How (not) to design a Metrics API – Part 3: Groups, Collections & Samples
This is part three in a series of articles on how best to design an application metrics monitoring library, in particular its API, providing versatility both in terms of application of the library across domains & environments and in its implementation by one or more vendors. Please read part 1 and part 2 if you have not already done so.
In part 1 we introduced the concept of an information model (the set of all possible measurements) and a management model (the set of measures used for management purposes) showing how creation of a
Measure was distinct from its registration as a
Metric within the JXInsight/OpenCore Metrics Open API. One benefit cited in having these model distinctions was that it allowed us to
register the same
Measure under different
Name instances which can be useful in supporting legacy reporting clients and plugins.
Two common problems that arise in registering multiple measurements that obtain their values from an external component or resource are access cost and value integrity. To allow amortization of a single (possibly expensive) access across multiple related measurement samplings a
Group interface is available in the Metrics Open API containing just a single method,
prepare, that will be invoked before any associated measurements are sampled in a collection cycle.
The Metrics API provides an overloaded
register method which takes a
Group parameter to make this association.
Group also ensures value integrity in that for a single collection cycle the same
UsageMemory instance is used.
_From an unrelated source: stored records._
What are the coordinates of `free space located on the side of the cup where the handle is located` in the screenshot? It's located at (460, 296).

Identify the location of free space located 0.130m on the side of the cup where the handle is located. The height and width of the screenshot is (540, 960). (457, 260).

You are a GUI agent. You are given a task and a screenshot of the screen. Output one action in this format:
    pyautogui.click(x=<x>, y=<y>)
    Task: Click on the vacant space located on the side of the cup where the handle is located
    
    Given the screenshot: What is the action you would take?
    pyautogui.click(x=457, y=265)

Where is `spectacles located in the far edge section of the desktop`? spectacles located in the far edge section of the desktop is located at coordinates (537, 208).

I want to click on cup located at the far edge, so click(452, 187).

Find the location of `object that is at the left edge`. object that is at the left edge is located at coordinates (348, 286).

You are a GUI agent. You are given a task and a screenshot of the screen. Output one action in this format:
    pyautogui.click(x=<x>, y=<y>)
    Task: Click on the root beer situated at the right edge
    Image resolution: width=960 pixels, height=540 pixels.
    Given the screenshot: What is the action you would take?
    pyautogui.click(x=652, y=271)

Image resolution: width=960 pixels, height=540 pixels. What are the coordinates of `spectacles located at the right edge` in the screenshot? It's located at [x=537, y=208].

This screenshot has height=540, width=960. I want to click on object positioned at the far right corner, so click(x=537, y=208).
Without this facility it is possible to have heap measurement samples that as a whole are inconsistent such as the
total which is the case for the two alternative libraries at the bottom of this article.
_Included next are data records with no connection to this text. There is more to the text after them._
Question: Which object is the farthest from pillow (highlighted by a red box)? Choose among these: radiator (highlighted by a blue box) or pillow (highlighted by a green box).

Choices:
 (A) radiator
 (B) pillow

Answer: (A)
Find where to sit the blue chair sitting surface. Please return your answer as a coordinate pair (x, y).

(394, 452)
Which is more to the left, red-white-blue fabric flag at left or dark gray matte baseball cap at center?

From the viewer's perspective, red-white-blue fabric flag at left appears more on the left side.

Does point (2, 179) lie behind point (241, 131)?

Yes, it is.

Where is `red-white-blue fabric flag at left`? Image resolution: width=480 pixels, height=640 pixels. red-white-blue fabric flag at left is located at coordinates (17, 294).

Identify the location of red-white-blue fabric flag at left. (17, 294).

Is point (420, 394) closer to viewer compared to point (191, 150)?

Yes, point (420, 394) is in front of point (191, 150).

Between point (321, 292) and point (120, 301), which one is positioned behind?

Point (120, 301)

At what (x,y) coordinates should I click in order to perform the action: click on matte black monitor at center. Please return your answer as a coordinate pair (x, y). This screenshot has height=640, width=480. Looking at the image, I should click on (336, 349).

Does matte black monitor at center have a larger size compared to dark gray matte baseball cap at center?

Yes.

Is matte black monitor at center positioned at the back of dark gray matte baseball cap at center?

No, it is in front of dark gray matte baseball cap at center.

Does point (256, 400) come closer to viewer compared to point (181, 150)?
Of course this only works if access to the registered
Measure beyond the scope of the registration code is prevented, which is the case for the Metrics API. Even with a reference to a
Metric instance looked up using a
Name instance it is not possible to access the underlying
Measure or indirectly cause the
Measure to provide an immediate value unless the
Measure itself is a
Gauge accessible via the
Metrics.gauge(Name) methods. But it is possible to access summary information related to measurement samplings that have been performed up to that point for the
How and when collections are performed is left to the underlying implementation of the Metrics SPI though it is expected that most implementations will use one or more polling threads to perform a single sample collection cycle across all registered metrics at fixed intervals with the contractual constraint that all
Group instances have their
prepare method invoked once in a cycle before their associated measurements are sampled.
Note: JXInsight/OpenCore by default uses one polling thread initially. This polling is automatic with system properties used to externally configure its behavior in terms of collection interval and history management.
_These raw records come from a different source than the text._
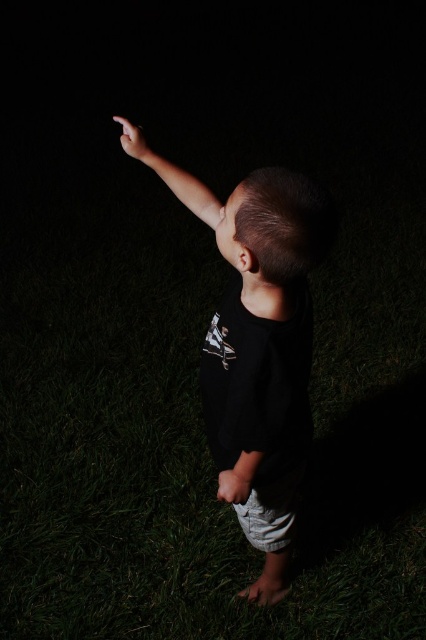 Question: Is black matte shirt at upper center behind matte black arm at upper left?

Choices:
 (A) yes
 (B) no

Answer: (B)

Question: Is black matte shirt at upper center further to the viewer compared to black matte shirt at center?

Choices:
 (A) yes
 (B) no

Answer: (B)

Question: Which object is positioned farthest from the black matte shirt at upper center?

Choices:
 (A) matte black finger at upper right
 (B) white matte hand at lower center
 (C) black matte shirt at center

Answer: (A)

Question: Which of the following is the closest to the observer?

Choices:
 (A) (132, 141)
 (B) (241, 481)
 (C) (127, 129)

Answer: (B)

Question: Can you confirm if black matte shirt at center is thinner than white matte hand at lower center?

Choices:
 (A) yes
 (B) no

Answer: (B)

Question: Which point is closer to the camera taking this photo?

Choices:
 (A) (244, 486)
 (B) (290, 284)
 (C) (134, 147)

Answer: (B) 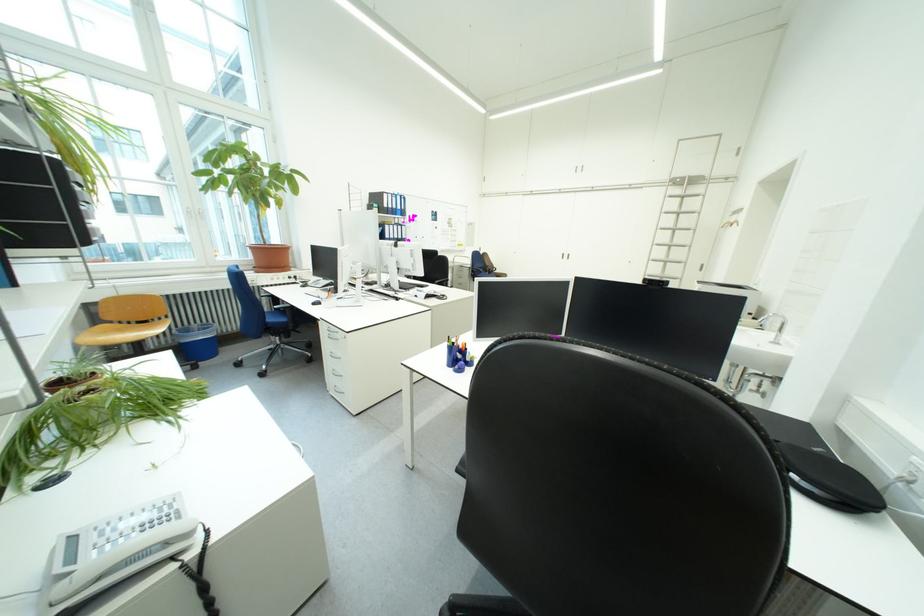 The image size is (924, 616). What are the coordinates of `ladder rung` in the screenshot? It's located at (x=681, y=209).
The Metrics API does allow access to recently created
Collection instances and the
Sample instances contained within such. Memory management and persistence storage concerns are left to the Metrics SPI implementation. We expect implementations to offer integrations with external system management solutions where such collections can be analyzed and archived.
Note: JXInsight/OpenCore offers a number of integration extensions and plugins that offer this capability – all are configuration driven.
It is also possible to add an event
Listener to obtain access to the
Collection instances before and after a cycle occurs which can be useful in performing global preparation work as well as dispatching (replicating) data to an integration without needing to implement the entire Metrics SPI interface instead using the reference implementation.
Here is a visualized representation of the
Sample instances in the JXInsight/OpenCore management with consecutive sample measurement values omitted.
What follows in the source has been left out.